(WHAT YOU ARE ASKED TO DO) Every line of the entries below that includes "training" belongs in the answer, copied as written.

(DATA IN THIS EXERCISE)

__________________________________________________

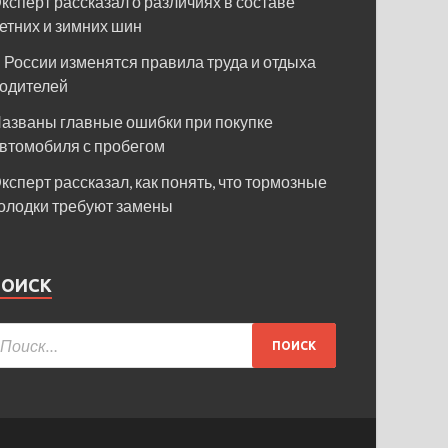
ксперт рассказал о различиях в составе
етних и зимних шин
 России изменятся правила труда и отдыха
одителей
азваны главные ошибки при покупке
втомобиля с пробегом
ксперт рассказал, как понять, что тормозные
олодки требуют замены
ПОИСК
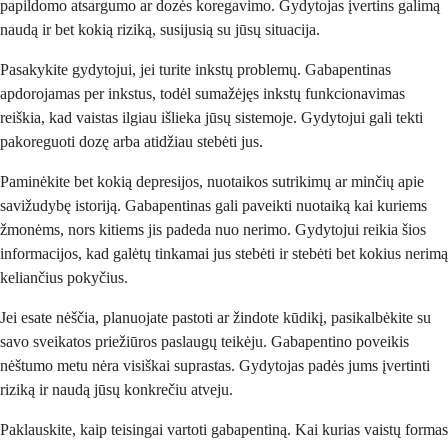
papildomo atsargumo ar dozės koregavimo. Gydytojas įvertins galimą
naudą ir bet kokią riziką, susijusią su jūsų situacija.
Pasakykite gydytojui, jei turite inkstų problemų. Gabapentinas
apdorojamas per inkstus, todėl sumažėjęs inkstų funkcionavimas
reiškia, kad vaistas ilgiau išlieka jūsų sistemoje. Gydytojui gali tekti
pakoreguoti dozę arba atidžiau stebėti jus.
Paminėkite bet kokią depresijos, nuotaikos sutrikimų ar minčių apie
savižudybę istoriją. Gabapentinas gali paveikti nuotaiką kai kuriems
žmonėms, nors kitiems jis padeda nuo nerimo. Gydytojui reikia šios
informacijos, kad galėtų tinkamai jus stebėti ir stebėti bet kokius nerimą
keliančius pokyčius.
Jei esate nėščia, planuojate pastoti ar žindote kūdikį, pasikalbėkite su
savo sveikatos priežiūros paslaugų teikėju. Gabapentino poveikis
nėštumo metu nėra visiškai suprastas. Gydytojas padės jums įvertinti
riziką ir naudą jūsų konkrečiu atveju.
Paklauskite, kaip teisingai vartoti gabapentiną. Kai kurias vaistų formas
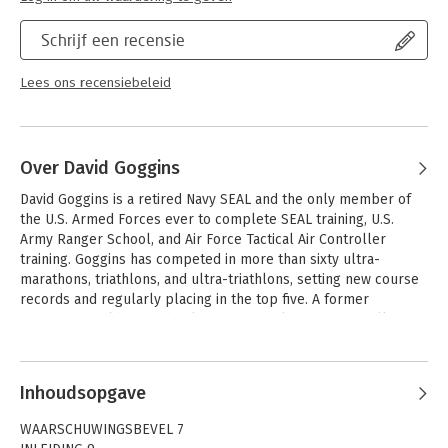
Schrijf een recensie
Lees ons recensiebeleid
Over David Goggins
David Goggins is a retired Navy SEAL and the only member of 
the U.S. Armed Forces ever to complete SEAL training, U.S. 
Army Ranger School, and Air Force Tactical Air Controller 
training. Goggins has competed in more than sixty ultra-
marathons, triathlons, and ultra-triathlons, setting new course 
records and regularly placing in the top five. A former 
Guinness World Record holder for completing 4,030 pull-ups 
in seventeen hours, he’s a much-sought-after public speaker 
Andere boeken door David Goggins
who’s shared his story with the staffs of Fortune 500 
companies, professional sports teams, and hundreds of 
Inhoudsopgave
thousands of students across the country.
WAARSCHUWINGSBEVEL 7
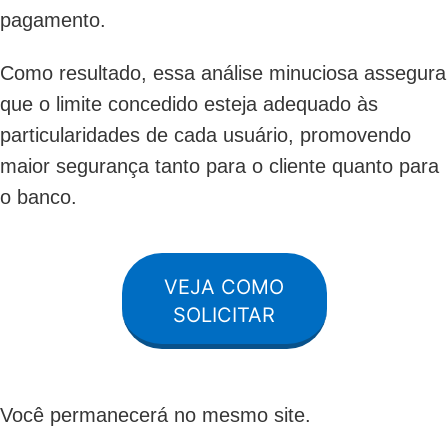
pagamento.
Como resultado, essa análise minuciosa assegura
que o limite concedido esteja adequado às
particularidades de cada usuário, promovendo
maior segurança tanto para o cliente quanto para
o banco.
VEJA COMO
SOLICITAR
Você permanecerá no mesmo site.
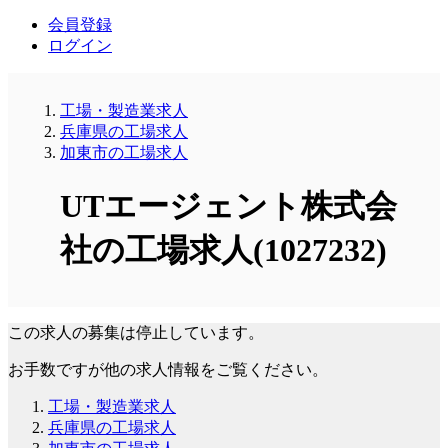
会員登録
ログイン
工場・製造業求人
兵庫県の工場求人
加東市の工場求人
UTエージェント株式会
社の工場求人(1027232)
この求人の募集は停止しています。
お手数ですが他の求人情報をご覧ください。
工場・製造業求人
兵庫県の工場求人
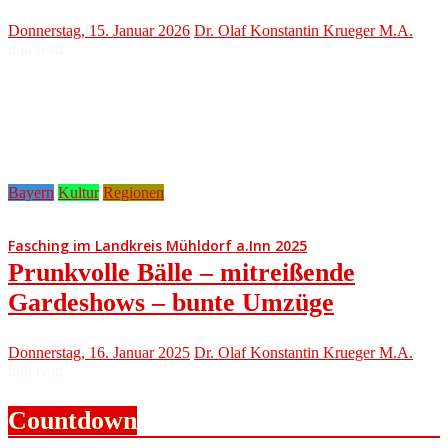
Donnerstag, 15. Januar 2026
Dr. Olaf Konstantin Krueger M.A.
min read
Bayern
Kultur
Regionen
Fasching im Landkreis Mühldorf a.Inn 2025
Prunkvolle Bälle – mitreißende
Gardeshows – bunte Umzüge
Donnerstag, 16. Januar 2025
Dr. Olaf Konstantin Krueger M.A.
min read
Countdown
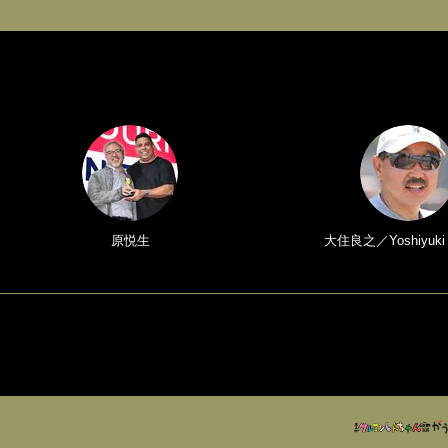
原悦生
大住良之／Yoshiyuki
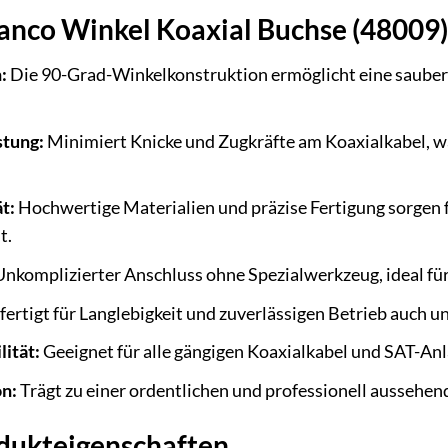
vanco Winkel Koaxial Buchse (48009)
:
Die 90-Grad-Winkelkonstruktion ermöglicht eine saubere
stung:
Minimiert Knicke und Zugkräfte am Koaxialkabel, w
t:
Hochwertige Materialien und präzise Fertigung sorgen f
t.
nkomplizierter Anschluss ohne Spezialwerkzeug, ideal fü
ertigt für Langlebigkeit und zuverlässigen Betrieb auch 
ität:
Geeignet für alle gängigen Koaxialkabel und SAT-An
on:
Trägt zu einer ordentlichen und professionell aussehend
odukteigenschaften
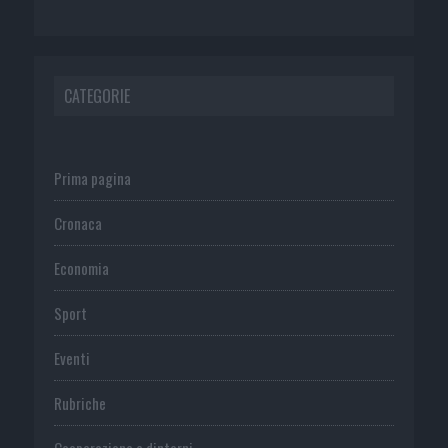
CATEGORIE
Prima pagina
Cronaca
Economia
Sport
Eventi
Rubriche
Cooperazione e dintorni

__________________________________________________

(SOLUTION FOR THIS PROBLEM)
the U.S. Armed Forces ever to complete SEAL training, U.S. 
training. Goggins has competed in more than sixty ultra-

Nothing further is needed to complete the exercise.